Using oil in pan-frying cooking experiment increased the total HCA amount of the samples. In the study, PhIP was only detected in these samples. IQ and IQx contents of the samples which were cooked both pan-frying without oil and pan-frying with oil had statistically (p<0.01) much more those of deep-fat fried samples. Similar results were obtained by Nilsson et al. (1986). They reported that using added fats (butter, margarine, or oils) in cooking dramatically increased the amounts of mutagenic compounds.

The results showed that thawing methods (refrigerator and microwave) did not have a significant effect (p>0.05) on the HCA content of the samples. Berg et al. (1990) reported that reheating or keeping food warm did not alter the amount of mutagenic agents present.

Gross et al. (1989) measured that highest total HCA (IQ, 4,8-DiMeIQx, MeIQx and PhIP) amount in beef fried for 10 min at 250°C was 2.6 ng g^-1. Total HCA (MeIQx, PhIP and 4,8-DiMeIQx) amount was found as 29.9 and 58.8 ng g^-1 in pan-fried beef steak at 190°C for 6 and 13 min, respectively (Gross, 1990).

Table 2:	The HCA contents of beef chops (ng g-1)
**: p<0.01, ND: Not Detected, Sig: Significance, NS: Not Significant. Within the column values with different letters are significantly different (p<0.05)

Murkovic and Pfannhauser (2000) reported that amount of MeIQx, IQ, 4,8-DiMeIQx and PhIP increased with cooking temperature and time. Pais et al. (2000) reported total HCA values (MeIQx, DiMeIQx and PhIP) in well-done beef chops to be 3.0 and 2.8 ng g^-1 in pork chops. Their values ranged from 9.77 to 185 ng g^-1 in chops depending on the restaurants that the samples were taken from and the types of muscle that the chops were taken from.
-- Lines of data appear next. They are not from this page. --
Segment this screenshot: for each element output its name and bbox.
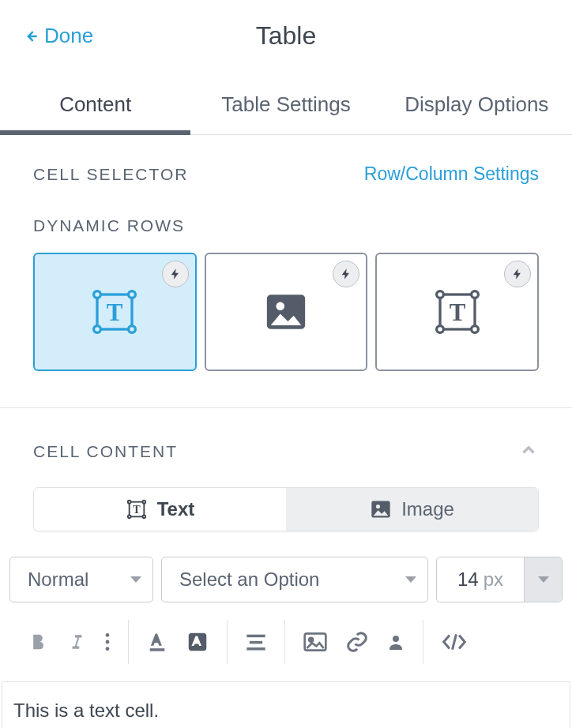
chevron-down-icon [538, 576, 549, 583]
svg-point-31 [309, 638, 313, 642]
segment-image[interactable]: Image [286, 488, 538, 531]
bolt-icon [162, 261, 189, 287]
svg-rect-25 [150, 648, 165, 651]
svg-point-11 [436, 326, 443, 333]
svg-point-15 [128, 501, 131, 504]
more-button[interactable] [104, 632, 111, 652]
collapse-button[interactable] [518, 440, 539, 463]
cell-card-text-1[interactable]: T [33, 253, 197, 371]
dynamic-rows-label: DYNAMIC ROWS [33, 216, 539, 235]
cell-selector-label: CELL SELECTOR [33, 165, 188, 184]
bold-button[interactable] [27, 631, 49, 653]
image-icon [263, 289, 309, 335]
svg-point-23 [106, 640, 110, 644]
cell-content-section: CELL CONTENT [0, 408, 572, 463]
text-frame-icon: T [126, 498, 148, 520]
page-title: Table [256, 21, 317, 51]
format-row: Normal Select an Option 14 px [0, 531, 572, 602]
text-frame-icon: T [431, 286, 484, 338]
svg-rect-29 [246, 647, 265, 651]
svg-rect-27 [246, 635, 265, 638]
italic-button[interactable] [66, 632, 87, 652]
svg-point-32 [393, 636, 399, 642]
done-label: Done [44, 24, 93, 48]
code-button[interactable] [441, 632, 468, 652]
svg-point-21 [376, 505, 380, 508]
tab-display-options[interactable]: Display Options [382, 80, 572, 134]
svg-point-16 [142, 501, 145, 504]
svg-point-24 [106, 647, 110, 651]
tabs: Content Table Settings Display Options [0, 80, 572, 135]
row-column-settings-link[interactable]: Row/Column Settings [364, 163, 539, 185]
tab-table-settings[interactable]: Table Settings [190, 80, 381, 134]
text-style-dropdown[interactable]: Normal [9, 557, 153, 602]
chevron-up-icon [518, 440, 539, 460]
text-editor[interactable]: This is a text cell. [2, 681, 570, 728]
svg-point-22 [106, 633, 110, 637]
done-button[interactable]: Done [24, 24, 93, 48]
image-icon [370, 498, 392, 520]
italic-icon [66, 632, 87, 652]
segment-text[interactable]: T Text [34, 488, 286, 531]
svg-text:T: T [107, 299, 123, 326]
bolt-icon [333, 261, 359, 287]
bold-icon [27, 631, 49, 653]
chevron-down-icon [405, 576, 416, 583]
highlight-icon [186, 630, 209, 654]
cell-selector-section: CELL SELECTOR Row/Column Settings [0, 135, 572, 185]
text-color-button[interactable] [146, 631, 168, 653]
link-button[interactable] [345, 630, 369, 654]
svg-point-12 [471, 326, 478, 333]
svg-point-4 [129, 326, 136, 333]
chevron-down-icon [130, 576, 141, 583]
svg-point-2 [129, 291, 136, 298]
cell-cards: T T [0, 253, 572, 371]
font-size-input[interactable]: 14 px [436, 557, 563, 602]
tab-content[interactable]: Content [0, 80, 190, 134]
svg-point-17 [128, 515, 131, 518]
content-type-segments: T Text Image [33, 487, 539, 531]
svg-point-1 [94, 291, 101, 298]
person-icon [386, 632, 405, 652]
arrow-left-icon [24, 28, 40, 44]
align-button[interactable] [245, 632, 267, 651]
svg-rect-28 [250, 641, 262, 644]
highlight-button[interactable] [186, 630, 209, 654]
header: Done Table [0, 0, 572, 64]
text-frame-icon: T [88, 286, 141, 338]
svg-point-10 [471, 291, 478, 298]
svg-text:T: T [449, 299, 465, 326]
svg-point-7 [276, 302, 284, 310]
more-vertical-icon [104, 632, 111, 652]
svg-point-9 [436, 291, 443, 298]
cell-content-label: CELL CONTENT [33, 442, 178, 461]
insert-image-button[interactable] [303, 631, 328, 653]
cell-card-text-2[interactable]: T [375, 253, 539, 371]
align-icon [245, 632, 267, 651]
rich-text-toolbar [0, 602, 572, 664]
svg-text:T: T [133, 504, 141, 516]
cell-card-image[interactable] [205, 253, 368, 371]
option-dropdown[interactable]: Select an Option [161, 557, 428, 602]
link-icon [345, 630, 369, 654]
person-button[interactable] [386, 632, 405, 652]
dynamic-rows-section: DYNAMIC ROWS [0, 185, 572, 235]
text-color-icon [146, 631, 168, 653]
font-size-stepper[interactable] [524, 557, 562, 602]
svg-point-3 [94, 326, 101, 333]
image-icon [303, 631, 328, 653]
svg-point-18 [142, 515, 145, 518]
bolt-icon [504, 261, 531, 287]
code-icon [441, 632, 468, 652]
Skog et al. (1997) determined that total HCA content was <1 and 2 ng g^-1 in various meat samples cooked at 150 and 175°C, respectively.
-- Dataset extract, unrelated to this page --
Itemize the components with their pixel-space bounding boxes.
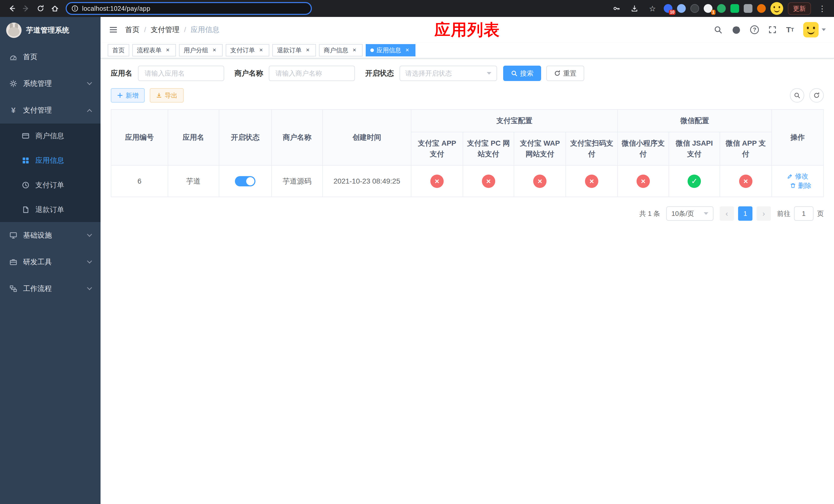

Murkovic et al. (1998) found a total amount of 33.4 ng g^-1 for HCAs (10.2 ng g^-1 IQ, 2.46 ng g^-1 MeIQ, 13.2 ng g^-1 MeIQx, 2.26 ng g^-1 4,8-DiMeIQx and 5.28 ng g^-1 PhIP) in beef fried at up to 180°C for 20 min. Felton et al. (1994) reported that HCA content of beef fried 200-250°C for 12 min varied between none and 1 ng g^-1 for IQ, none and 5.1 ng g^-1 for MeIQx, 0.1 and 1.2 ng g^-1 for 4,8-DiMeIQx and 0.7 and 13.3 ng g^-1 for PhIP. Johansson and Jagerstad (1994) could not detect IQ, MeIQ and PhIP in beef barbecued for 10 min but 1 ng g^-1 MeIQx and 0.2 ng g^-1 4,8-DiMeIQx were found in the same samples. In another barbecuing study, MeIQx and PhIP content varied between 0.2 and 1.8 ng g^-1 and between 1.8 and 18.4 ng g^-1, respectively (Knize et al., 1998). However, IQ, MeIQ and 4,8-DiMeIQx content were found below the detectable levels by the same researches. Although no IQ and MeIQ were detected in beef fried at 175-200°C for 11.2 min, 0.7 ng g^-1 MeIQx and 0.6 ng g^-1 PhIP were found (Busquets et al., 2004).
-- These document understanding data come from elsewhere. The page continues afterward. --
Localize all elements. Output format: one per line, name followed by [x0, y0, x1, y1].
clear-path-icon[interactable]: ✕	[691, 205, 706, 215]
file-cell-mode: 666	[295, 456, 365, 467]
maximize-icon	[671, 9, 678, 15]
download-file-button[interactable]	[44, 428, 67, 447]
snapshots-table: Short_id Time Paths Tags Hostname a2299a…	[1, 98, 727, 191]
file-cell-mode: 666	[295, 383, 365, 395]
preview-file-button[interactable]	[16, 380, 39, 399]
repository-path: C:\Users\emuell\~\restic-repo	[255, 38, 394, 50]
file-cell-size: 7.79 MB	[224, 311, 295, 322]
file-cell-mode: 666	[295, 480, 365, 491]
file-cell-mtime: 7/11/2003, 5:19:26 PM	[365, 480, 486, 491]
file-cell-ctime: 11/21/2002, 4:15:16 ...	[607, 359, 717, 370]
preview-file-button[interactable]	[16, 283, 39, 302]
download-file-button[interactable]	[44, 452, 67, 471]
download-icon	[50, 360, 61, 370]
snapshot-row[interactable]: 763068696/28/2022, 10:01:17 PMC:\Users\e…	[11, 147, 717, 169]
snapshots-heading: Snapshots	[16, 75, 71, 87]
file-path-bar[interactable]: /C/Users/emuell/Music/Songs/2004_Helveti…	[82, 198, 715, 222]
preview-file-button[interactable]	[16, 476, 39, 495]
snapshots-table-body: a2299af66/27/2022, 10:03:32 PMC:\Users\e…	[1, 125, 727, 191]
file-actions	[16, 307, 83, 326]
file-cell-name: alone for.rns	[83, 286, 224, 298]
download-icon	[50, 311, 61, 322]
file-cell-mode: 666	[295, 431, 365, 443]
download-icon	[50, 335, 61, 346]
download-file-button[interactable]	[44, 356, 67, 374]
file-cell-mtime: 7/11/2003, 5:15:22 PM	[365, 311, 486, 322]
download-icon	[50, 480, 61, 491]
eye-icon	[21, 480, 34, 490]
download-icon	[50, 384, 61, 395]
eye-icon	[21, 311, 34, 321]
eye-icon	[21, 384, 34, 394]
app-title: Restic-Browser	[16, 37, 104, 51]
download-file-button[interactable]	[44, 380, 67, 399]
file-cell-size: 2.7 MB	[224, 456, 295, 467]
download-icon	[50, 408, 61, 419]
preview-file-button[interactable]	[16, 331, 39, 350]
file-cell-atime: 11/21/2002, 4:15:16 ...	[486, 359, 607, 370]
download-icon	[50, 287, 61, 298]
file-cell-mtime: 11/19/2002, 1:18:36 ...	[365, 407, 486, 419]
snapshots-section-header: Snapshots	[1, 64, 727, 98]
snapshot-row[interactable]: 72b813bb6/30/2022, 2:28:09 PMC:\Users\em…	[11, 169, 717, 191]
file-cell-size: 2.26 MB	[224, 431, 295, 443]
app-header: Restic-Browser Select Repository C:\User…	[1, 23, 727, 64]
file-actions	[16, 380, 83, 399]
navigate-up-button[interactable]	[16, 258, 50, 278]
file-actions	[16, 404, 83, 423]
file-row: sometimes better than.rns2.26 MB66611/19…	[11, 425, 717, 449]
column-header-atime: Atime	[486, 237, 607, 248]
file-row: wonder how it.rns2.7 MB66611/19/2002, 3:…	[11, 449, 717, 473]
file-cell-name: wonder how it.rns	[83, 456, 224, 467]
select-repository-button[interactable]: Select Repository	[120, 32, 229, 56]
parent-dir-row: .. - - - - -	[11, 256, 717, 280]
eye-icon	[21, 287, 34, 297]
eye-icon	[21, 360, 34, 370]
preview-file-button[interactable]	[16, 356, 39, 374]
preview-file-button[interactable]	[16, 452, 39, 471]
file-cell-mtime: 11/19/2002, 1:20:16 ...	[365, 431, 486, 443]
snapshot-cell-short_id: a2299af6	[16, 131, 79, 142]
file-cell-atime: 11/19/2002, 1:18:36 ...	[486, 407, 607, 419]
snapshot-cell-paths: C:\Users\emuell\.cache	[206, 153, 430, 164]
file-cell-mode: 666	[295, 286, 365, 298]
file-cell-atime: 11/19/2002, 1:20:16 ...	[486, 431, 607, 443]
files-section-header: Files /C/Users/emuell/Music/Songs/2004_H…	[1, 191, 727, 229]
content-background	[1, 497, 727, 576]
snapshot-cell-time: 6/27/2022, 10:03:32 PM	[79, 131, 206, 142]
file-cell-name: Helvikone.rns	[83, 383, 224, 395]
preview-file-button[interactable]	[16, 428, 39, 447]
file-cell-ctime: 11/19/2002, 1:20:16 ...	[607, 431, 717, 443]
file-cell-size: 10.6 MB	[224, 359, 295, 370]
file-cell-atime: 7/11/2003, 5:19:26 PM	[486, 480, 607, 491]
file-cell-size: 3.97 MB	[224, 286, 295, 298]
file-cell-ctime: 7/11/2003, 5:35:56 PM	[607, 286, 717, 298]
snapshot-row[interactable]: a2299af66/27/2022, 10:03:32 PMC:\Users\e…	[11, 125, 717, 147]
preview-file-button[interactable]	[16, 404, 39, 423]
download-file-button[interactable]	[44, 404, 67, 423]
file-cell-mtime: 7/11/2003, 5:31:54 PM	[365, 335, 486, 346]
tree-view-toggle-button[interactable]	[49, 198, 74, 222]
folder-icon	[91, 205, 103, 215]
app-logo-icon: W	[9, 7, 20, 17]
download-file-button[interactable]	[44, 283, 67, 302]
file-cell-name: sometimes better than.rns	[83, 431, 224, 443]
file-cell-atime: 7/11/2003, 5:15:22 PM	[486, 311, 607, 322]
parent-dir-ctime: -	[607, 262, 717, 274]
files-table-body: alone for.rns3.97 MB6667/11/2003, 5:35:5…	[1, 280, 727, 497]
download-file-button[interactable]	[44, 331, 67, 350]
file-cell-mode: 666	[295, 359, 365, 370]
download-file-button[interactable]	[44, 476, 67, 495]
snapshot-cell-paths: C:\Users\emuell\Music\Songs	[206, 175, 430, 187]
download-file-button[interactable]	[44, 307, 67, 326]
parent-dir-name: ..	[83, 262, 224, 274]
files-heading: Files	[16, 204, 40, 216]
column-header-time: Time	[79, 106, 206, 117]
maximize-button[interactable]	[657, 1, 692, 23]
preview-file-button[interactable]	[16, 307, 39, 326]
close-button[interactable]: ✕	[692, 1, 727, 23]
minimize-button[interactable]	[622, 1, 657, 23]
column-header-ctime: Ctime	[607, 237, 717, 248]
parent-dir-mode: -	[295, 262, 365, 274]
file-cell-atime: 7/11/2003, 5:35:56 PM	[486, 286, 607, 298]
It is difficult to compare the results of the present study with those in related literature when several variables such as the number of HCAs, size of chops and cooking procedures are considered. However, there is a consistency between the results. In addition, liquid chromatography was used in most of the studies for determination of HCA in meat products in the literature. However, the time required to detect HCA was around 30 min (Felton et al., 1994; Oz et al., 2007, 2010a-c) or longer (Gross and Gruter, 1992; Thiebaud et al., 1994; Knize et al., 1997; Pais et al., 1999). On the contrary, it is notable that nine HCAs could be detected in a very short time (5 min) in this study.

CONCLUSION

In conclusion, boiling, oven cooking, microwave cooking and cooking on hot plate of beef chops are healthier than pan-frying with or without oil and deep-fat frying in terms of the formation of HCAs. In addition, refrigerator and microwave for thawing of the samples do not lead to any difference in the amount of HCAs formed when the meat is subjected to the same temperature, length of cooking time and cooking methods. In the present study, no MeIQ, MeIQx, 4,8-DiMeIQx, 7,8-DiMeIQx, AαC and MeAαC have been detected in the samples analzed. Another important aspect of the present study is to decrease isolation time from about 30 min with HPLC to 5 min by using UFLC. As a result, fewer HPLC-grade solutions are used. Thus, it is more economical to use UFLC instead of HPLC in the analysis of HCAs and it is less harmful for our environment.